Looking at the mean symmetry across all cell types, it was clear that there was still very little conservation.
I was then curious about what might be driving the conservation of these scant few events. As you can see in the figure above, I performed a series of dn/ds analyses between the CDS of duplicate gene pairs and used that as a proxy for the rates of sequence divergence. Interestingly, although the correlation is somewhat weak, genes that tended to exhibit higher levels of symmetry were also less susceptible to sequence change.

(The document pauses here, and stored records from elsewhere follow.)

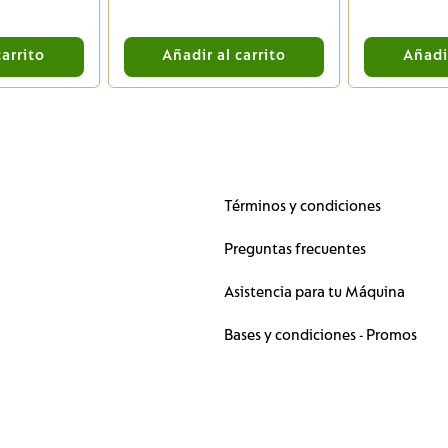
carrito
Añadir al carrito
Añadir
Términos y condiciones
Preguntas frecuentes
Asistencia para tu Máquina
Bases y condiciones - Promos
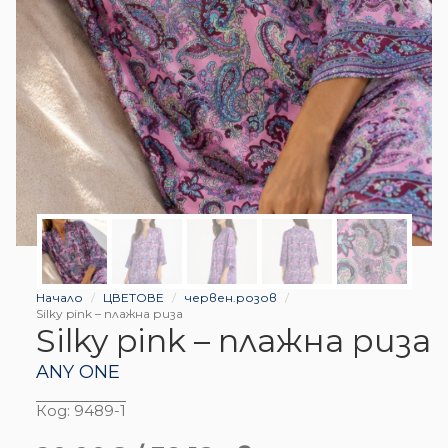
Начало
ЦВЕТОВЕ
червен.розов
Silky pink – плажна риза
Silky pink – плажна риза
ANY ONE
Код:
9489-1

It is possible these genes are important! To assess whether they might share interesting (or consistent) function properties, I ran a gene-set enrichment analysis (GSEA) on partially conserved gene pairs (>25% events conserved) against all similarly aged gene duplicates.
As this material is yet to be published, I’m reticent to go into much more detail. However, it appears ribosome-associated gene duplicates display higher retention of alternative splicing events!
References
Chalhoub B, Denoeud F, Liu S, Parkin IA, Tang H, Wang X, Chiquet J, Belcram H, Tong C, Samans B, Corréa M. Early allopolyploid evolution in the post-Neolithic Brassica napus oilseed genome. science. 2014 Aug 22;345(6199):950-3.
Tack DC, Pitchers WR, Adams KL. Transcriptome analysis indicates considerable divergence in alternative splicing between duplicated genes in Arabidopsis thaliana. Genetics. 2014 Dec 1;198(4):1473-81.